Re: [PATCH] wifi: rtw88: increase TX report timeout to fix race condition
From: Luka Gejak
Date: Fri May 01 2026 - 16:47:23 EST
On May 1, 2026 9:26:30 PM GMT+02:00, Bitterblue Smith <rtl8821cerfe2@xxxxxxxxx> wrote:
>On 01/05/2026 18:04, luka.gejak@xxxxxxxxx wrote:
>> From: Luka Gejak <luka.gejak@xxxxxxxxx>
>>
>> The driver expects the firmware to report TX status within 500ms.
>> However, a race condition exists when the hardware is under heavy TX
>> load and is simultaneously interrupted by background scans or
>> power-saving state transitions. During these events, the firmware may
>> go off-channel for longer than 500ms, delaying the TX reports.
>>
Hi Bitterblue,
thanks for the review.
>
>But power saving state transitions should not happen during heavy TX load.
>
You are absolutely right that power save transitions don't happen
during heavy TX. The issue is strictly tied to off-channel dwell time.

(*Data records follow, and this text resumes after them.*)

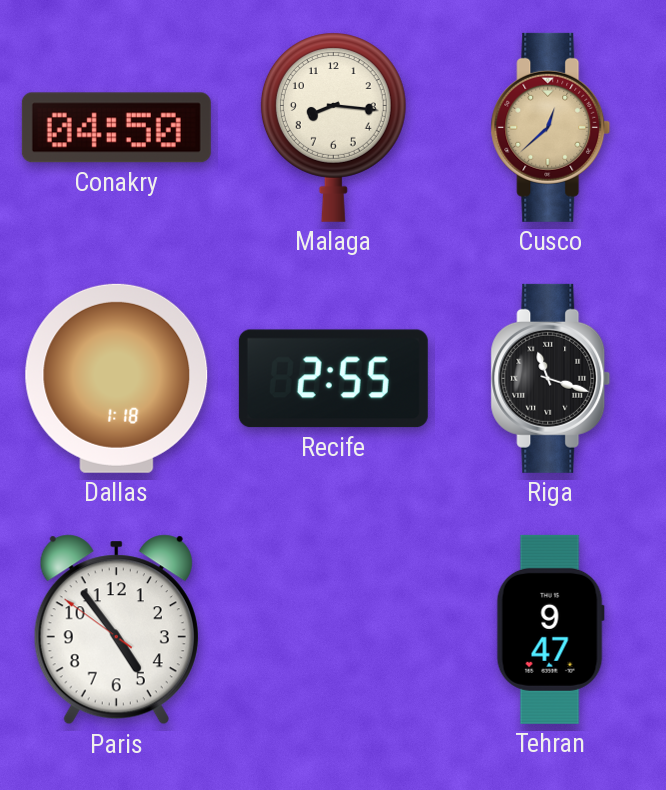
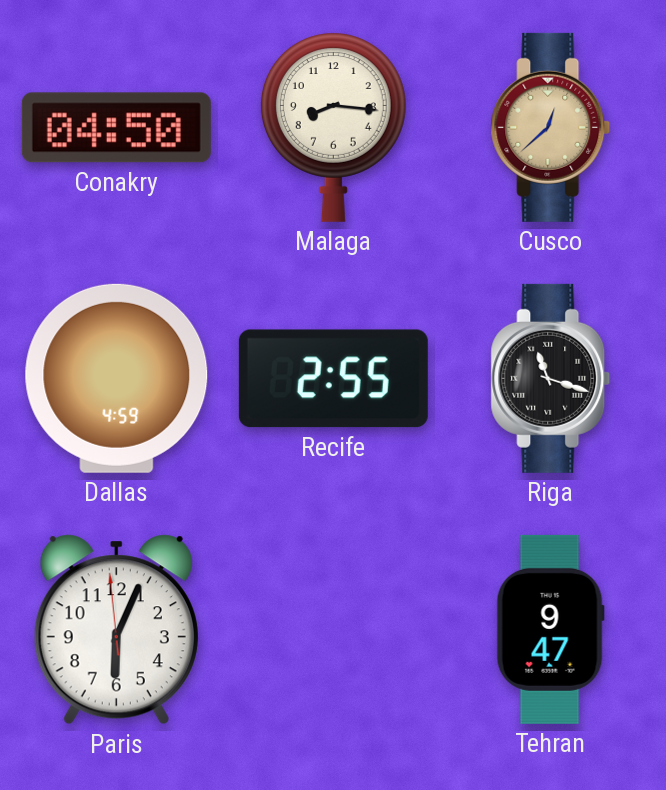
Dallas: 1:18 -> 4:59
Paris: 4:53 -> 6:03
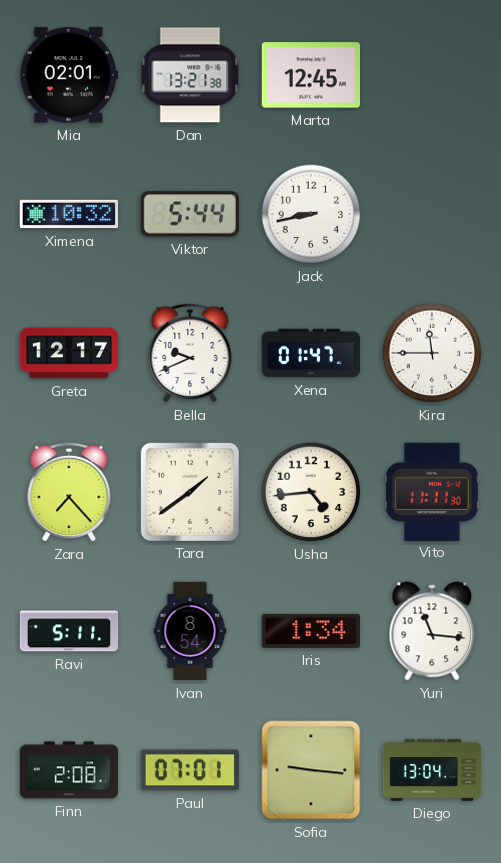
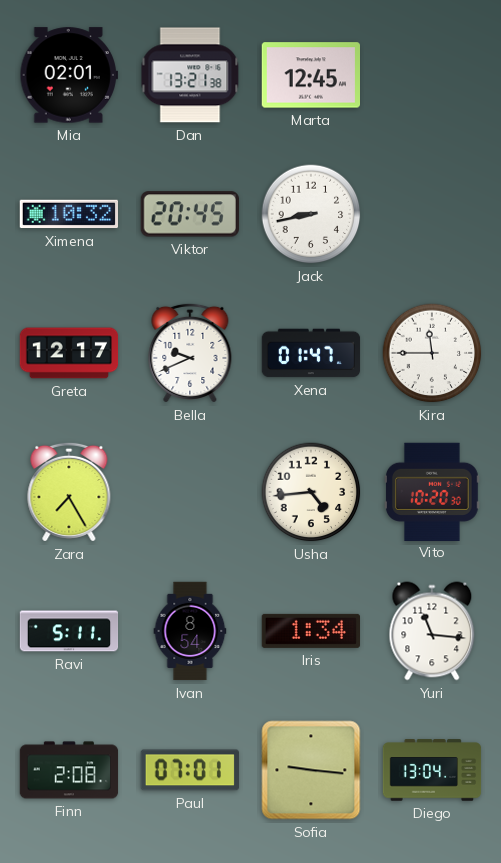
Viktor: 5:44 -> 20:45
Zara: 7:23 -> 7:25
Tara: 1:39 -> none
Vito: 11:11 -> 10:20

I reliably trigger this on my rtl8723du (USB) by forcing background
scans (iw dev wlanX scan) while under heavy iperf3 load. The firmware
goes off-channel to scan, which delays the TX report well beyond the
current 500ms threshold.
>> When this happens, the purge timer fires prematurely, dropping the
>> tracking skbs from the queue and spamming the kernel log with:
>> "failed to get tx report from firmware". Dropping these tracking skbs
>> prevents the driver from reporting TX status back to mac80211, which
>> breaks rate control accounting and degrades performance.
>>
>
>But mac80211 doesn't handle rate control for these chips. How much does
>performance degrade?
>
I understand the firmware handles that internally. The performance
degradation I am actually seeing is TCP window collapse, as the host
stack interprets the dropped tracking skbs as packet loss. In my
testing with iperf3, throughput drops from a steady 80-90 Mbps to
near-zero for nearly 2 seconds following the scan before recovery
begins.
>> Increase RTW_TX_PROBE_TIMEOUT to 2500ms. This timeout is large enough
>> to comfortably accommodate the duration of full WiFi background scans
>> and sleep transitions without incorrectly tripping the purge timer,
>> while still eventually catching true firmware lockups.
>>
>
>rtw88 supports many chips. Which one are you using?
>
>Perhaps provide a full description of the problem you encountered.
>
...
I also realize now that globally changing RTW_TX_PROBE_TIMEOUT to
2500ms is too heavy-handed. Since this impacts all rtw88 chips,
including PCIe variants where 500ms might be exactly what is needed to
catch a real firmware lockup, the blast radius is too large. How would
you prefer I handle this for the v2 patch? I can either implement a
more conservative global bump, or make the timeout dynamic based on
the HCI interface so USB devices get a longer timeout to accommodate
the bus latency during scans.
Best regards,
Luka Gejak